# Is this a columbia military bike?



## fxo550 (May 8, 2020)

My friend in Puerto Rico want to know the year and if this bike is a true military bike. 
Thnks














Sent from my iPhone using Tapatalk


----------



## Whitey1736 (May 8, 2020)

Looking purely at the fact that I don't see the added rear brace, I would say no.

I would also say the lamp pre-dates the bike.


----------



## blackcat (May 8, 2020)

Hello;
It's a early Folding Compax "Sport Traveller" Lightweight of January 1942 (J for 1942 and 1 for January).He 's a civilian bike.
Regards;
Serge


----------



## Mercian (May 8, 2020)

With a post 1945 chain ring also.
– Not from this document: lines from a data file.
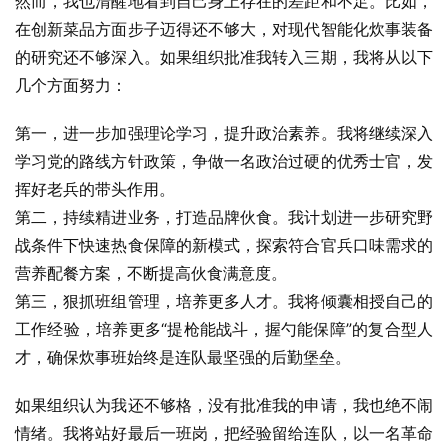
然而，我也清醒地看到自己身上存在的差距和不足。比如，
在创新菜品方面步子迈得还不够大，对现代智能化炊事装备
的研究还不够深入。如果组织批准我转入三期，我将从以下
几个方面努力：
第一，进一步加强理论学习，提升政治素养。我将继续深入
学习党的路线方针政策，争做一名政治过硬的优秀士官，发
挥好老兵的带头作用。
第二，持续精进业务，打造品牌伙食。我计划进一步研究野
战条件下快速热食保障的新模式，探索符合官兵口味需求的
营养配餐方案，不断提高伙食满意度。
第三，狠抓班组管理，培养更多人才。我将倾囊相授自己的
工作经验，培养更多“提枪能战斗，握勺能保障”的复合型人
才，确保炊事班始终是连队最坚强的后勤堡垒。
如果组织认为我还不够格，没有批准我的申请，我也绝不闹
情绪。我将站好最后一班岗，把经验留给连队，以一名革命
But a nice 1941-1944 musette bag.


----------



## blackcat (May 8, 2020)

Hello Adrian;
Yes, i was also saying to myself...
Regards;
Serge


----------



## HUFFMANBILL (May 8, 2020)

The main tube, which separates under the sliding steel sleeve appears to be lug constructed where it attaches to the head and the seat down tube as seen on 1941 compax bikes.   Even though the frame date code J1 indicates a Jan. 1942 frame the lug construction may have been a in stock leftover from the previous year.

Regards,
Bill


----------